This post is also available in:
Jason Bard Yarmosky, a New York artist born in 1987, he graduated from the School of Visual Arts in New York City and received the Elizabeth Greenshields Award. While his latest works in the series “Somewhere”, focus on the exploration of the subconscious and dreams, rendered through the manipulation of the textures of paper (which refers to aged skin), for almost a decade his works have focused on the figure of older people, grandparents specifically. An apparently simple and obvious concept. Only in appearance. Yarmosky’s works go beyond the concept of art that glorifies the immortality of the beauty of youth to relate to the real human condition that shifts the emphasis to a mixture of concepts including: age, the transience of life, coexistence in diversity and family affection. For almost a decade, Yarmosky elected his grandparents as inspiring muses, with whom he lived a very close and intense relationship.
His grandparents have a very strong value for him: a cultural and emotional heritage to protect, live, breathe and represent. Personally, I owe my grandparents the most carefree and serene part of my life which remained dormant after the death of my beloved grandfather and then definitively closed after the death of my beloved grandmother. My grandmother, like the artist’s grandmother, suffered from Alzheimer’s disease, and she was deprived of the most precious part that the human being possesses: memory and its memories. While studying Jason’s works, I fell in love with the way he portrays the figure of his grandparents in a gentle, delicate and at the same time ironic way. While the grandfather, his:”…narrator I would choose for any story” sometimes appears in costume next to his beloved wife, the grandmother is represented in costume by Wonder Woman (Wintered Fields) because for the artist the grandmother was, and is, his heroine. The costumes represent for Yarmosky the symbolism through which to bring out all the heroism and vulnerability of the human condition. The selected work highlights the difficult condition of the disease that leads the person to de-contextualize herself in relation to the environment in which she lives.
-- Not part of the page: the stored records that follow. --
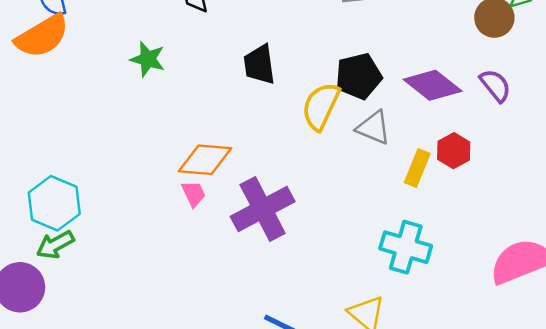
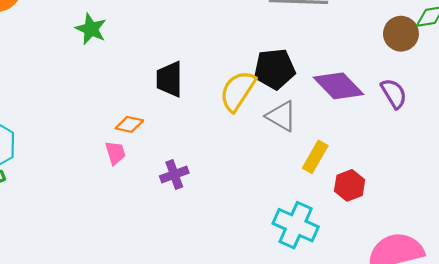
black trapezoid: (259, 65) -> (169, 79), moved
red hexagon: (454, 151) -> (350, 185), moved
orange diamond: (205, 160) -> (129, 124), size x0.6
purple cross: (263, 209) -> (174, 174), size x0.5

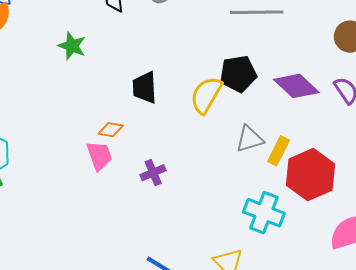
gray triangle: (281, 116) -> (249, 139), moved, turned -44
pink trapezoid: (115, 153) -> (99, 156), size x1.4
red hexagon: (350, 185) -> (311, 175), size x1.8

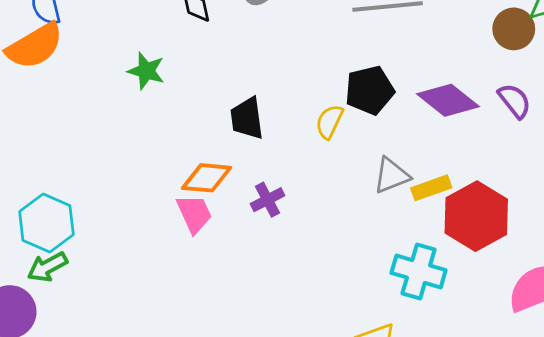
yellow semicircle: (206, 95) -> (329, 122), size x0.7
orange diamond: (111, 130) -> (206, 178), size x1.5
yellow rectangle: (279, 151) -> (431, 188), turned 48
purple cross: (153, 173) -> (267, 200), moved

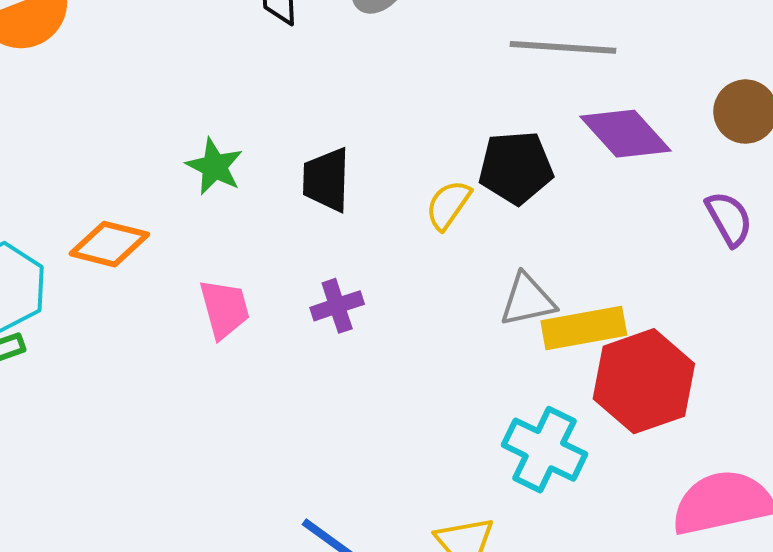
green star: (146, 71) -> (214, 166), moved
purple diamond: (448, 100) -> (626, 134), moved
orange diamond: (206, 178) -> (109, 244), moved
yellow rectangle: (431, 188) -> (584, 328), size x1.4

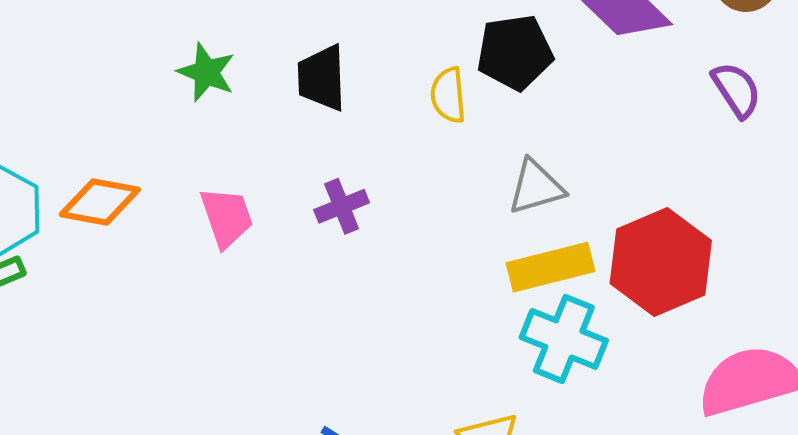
yellow semicircle: (448, 205) -> (448, 95), turned -36
orange diamond: (109, 244) -> (100, 202), moved
yellow rectangle: (584, 328) -> (551, 267), moved

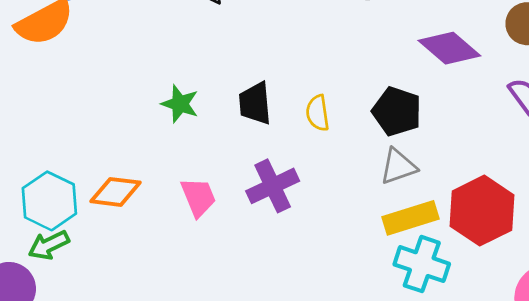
black pentagon: (515, 52) -> (397, 111), moved, turned 30
yellow semicircle: (448, 95) -> (318, 113), moved
purple cross: (342, 206) -> (273, 186), size x1.5

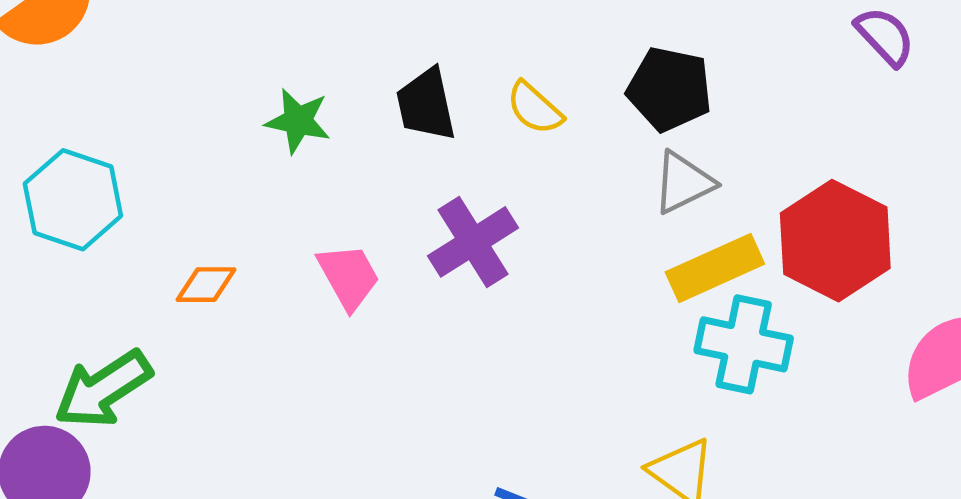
yellow semicircle: (318, 113) -> (535, 108), turned -33
orange diamond: (116, 192) -> (206, 285), size x0.7
cyan hexagon: (49, 201) -> (73, 200), moved
green arrow: (49, 245) -> (103, 389), size x1.4

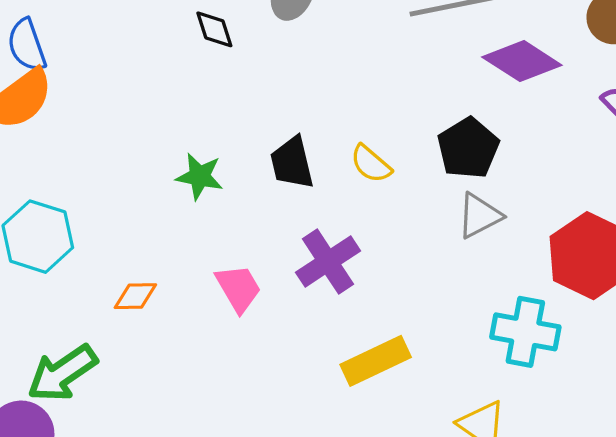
black pentagon: (669, 89) -> (468, 148), turned 30
yellow rectangle: (715, 268) -> (376, 361), moved

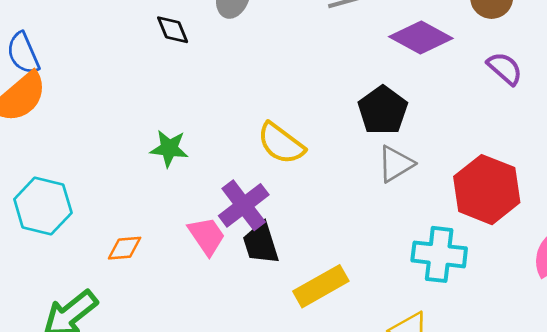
black trapezoid: (292, 163) -> (261, 243), moved
yellow semicircle: (371, 164) -> (281, 144), moved, size x1.4
purple cross: (328, 262) -> (244, 205), moved

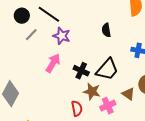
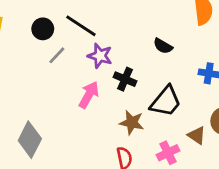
black semicircle: (106, 30) -> (163, 46), turned -48
black cross: (81, 71) -> (125, 79), moved
brown star: (92, 91) -> (132, 122), moved

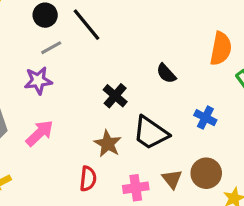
purple star: (100, 56) -> (38, 81), moved, turned 30
pink arrow: (89, 95) -> (40, 133), moved
black trapezoid: (166, 101) -> (151, 133), turned 68

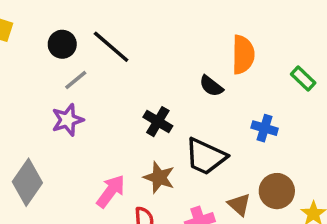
orange semicircle: (221, 49) -> (243, 55), moved
pink arrow: (40, 133) -> (111, 191), moved

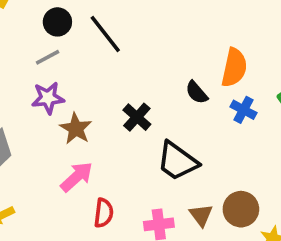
gray line: (76, 80) -> (48, 57), moved
blue cross: (265, 128) -> (243, 110), moved
brown star: (159, 177) -> (76, 129), moved

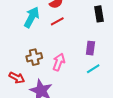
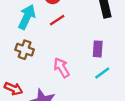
brown cross: (34, 57) -> (25, 50), moved, turned 35
pink arrow: (59, 62) -> (62, 68), turned -48

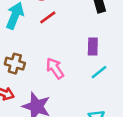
brown cross: (25, 50) -> (15, 64), moved

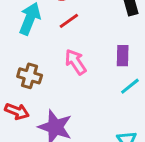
pink arrow: (55, 68) -> (76, 62), moved

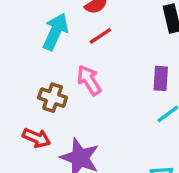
pink arrow: (76, 62) -> (89, 80), moved

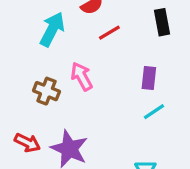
red line: (100, 36) -> (109, 33), moved
red arrow: (37, 138) -> (27, 143), moved

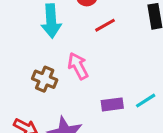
cyan arrow: (52, 29) -> (51, 21), turned 148
purple rectangle: (149, 78) -> (112, 104), moved, turned 75

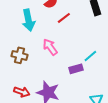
brown cross: (45, 79) -> (20, 55), moved
cyan line: (146, 101) -> (90, 56), moved

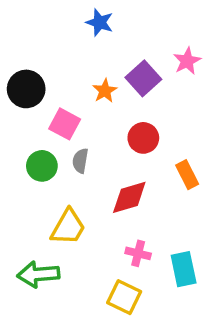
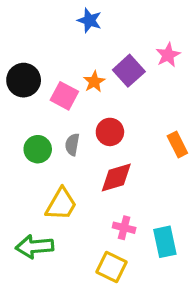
pink square: (65, 124) -> (64, 96), moved
red circle: (143, 138) -> (110, 132), moved
orange rectangle: (187, 175) -> (177, 144), moved

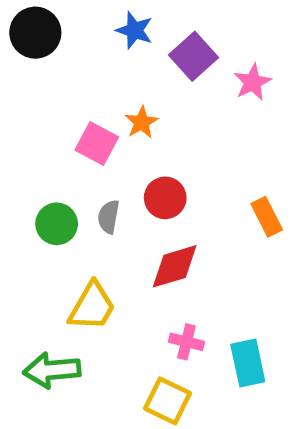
purple square: (129, 71) -> (193, 56), moved
black circle: (24, 80) -> (35, 33), moved

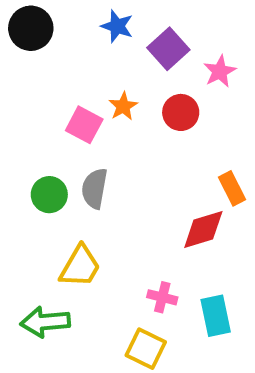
red circle: (165, 198) -> (181, 112), moved
gray semicircle: (109, 217) -> (94, 188), size x1.4
red diamond: (175, 266) -> (203, 230), moved

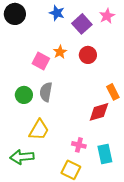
pink star: (220, 71) -> (107, 16), moved

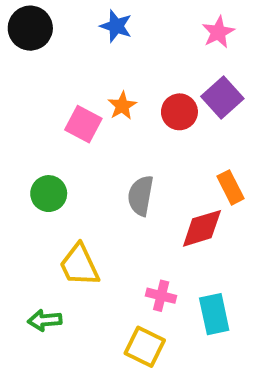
purple square: (82, 24) -> (222, 98), moved
gray semicircle: (46, 92) -> (141, 196), moved
yellow trapezoid: (39, 130) -> (79, 265), turned 125
green arrow: (22, 157) -> (45, 320), size x0.7

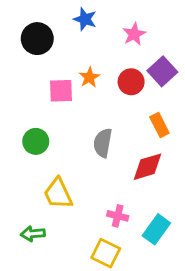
black circle: (30, 28) -> (37, 39), moved
pink star: (218, 32) -> (134, 34), moved
pink square: (83, 124) -> (61, 91), turned -30
orange rectangle: (231, 187) -> (159, 125), moved
cyan rectangle: (214, 314) -> (156, 229), turned 48

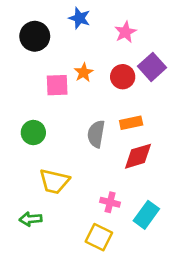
orange rectangle: (159, 125) -> (131, 123), moved, turned -75
yellow trapezoid: (58, 194) -> (54, 181), turned -52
The grandmother in this case, unlike his grandfather, is represented standing on the side wall dressed in a dress that she will no longer be able to take off and to which everyone will have to get used: that of dementia. Jason Bard Yarmosky is the artist of the grandparents: grandparents as a precious family treasure for both young and old, who become a protective filter to facilitate the psychological and emotional development of the child and accompany him in his becoming an adult, who will know how to guard them, making them live inside him, because as long as he lives, they will live with him.
A personal tip: after carefully observing the original image, which can be as disturbing as the disease, try turning it to the left and enlarging the image to see the intensity with which this man and woman look each other in the eyes despite the disease.
Work of the title:Sleep Walking by Jason Bard Yarmosky, 2013. Oil on Canvas. 83×73″ Private Collection.